**How to complete this task:** Every line from the one with "Configurar cookies [Configurar" through the final line of the data below goes in the answer, copied exactly. Pictures do not.

**Dataset excerpts:**

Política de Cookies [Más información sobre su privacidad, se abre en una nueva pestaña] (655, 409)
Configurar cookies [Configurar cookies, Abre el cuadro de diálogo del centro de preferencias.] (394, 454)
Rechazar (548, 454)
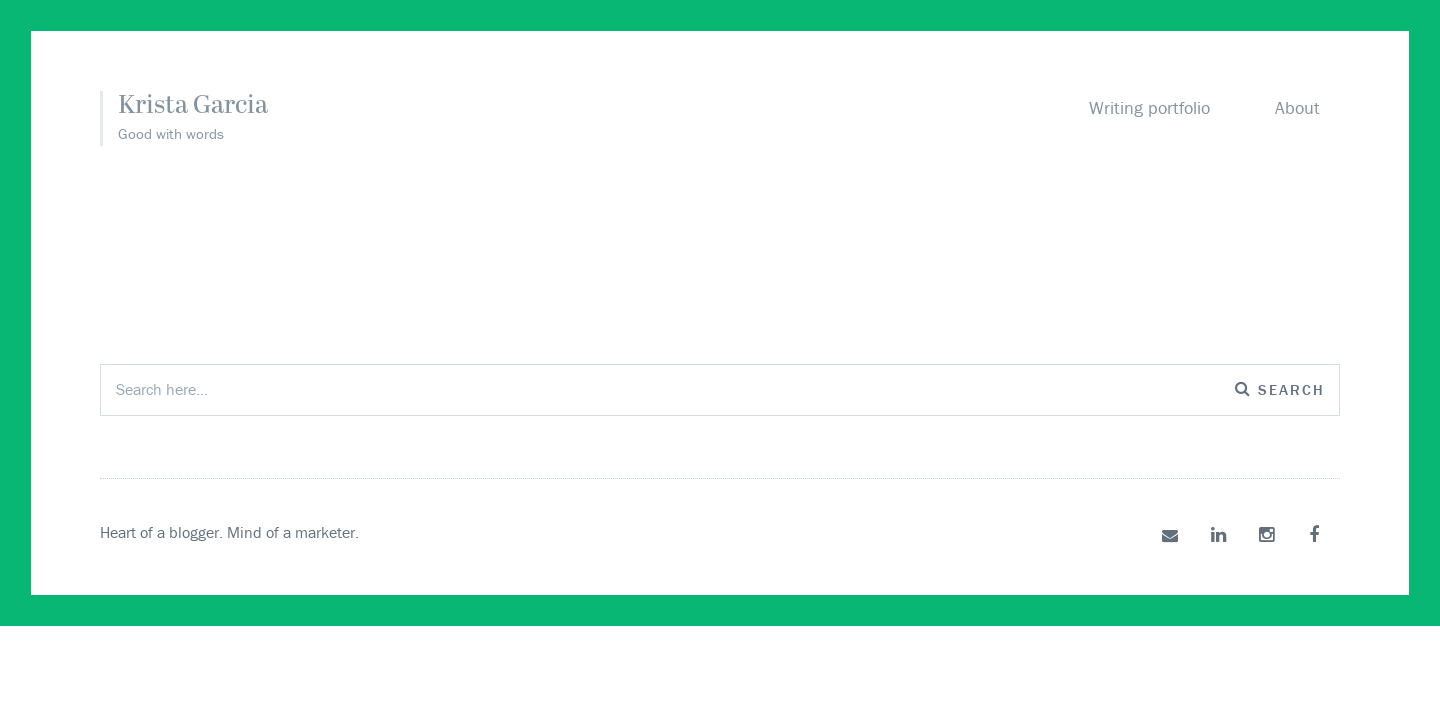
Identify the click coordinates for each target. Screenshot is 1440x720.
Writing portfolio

**Task result:**
Configurar cookies [Configurar cookies, Abre el cuadro de diálogo del centro de preferencias.] (394, 454)
Rechazar (548, 454)
Identify the click coordinates for each target. Screenshot is 1440x720.
Writing portfolio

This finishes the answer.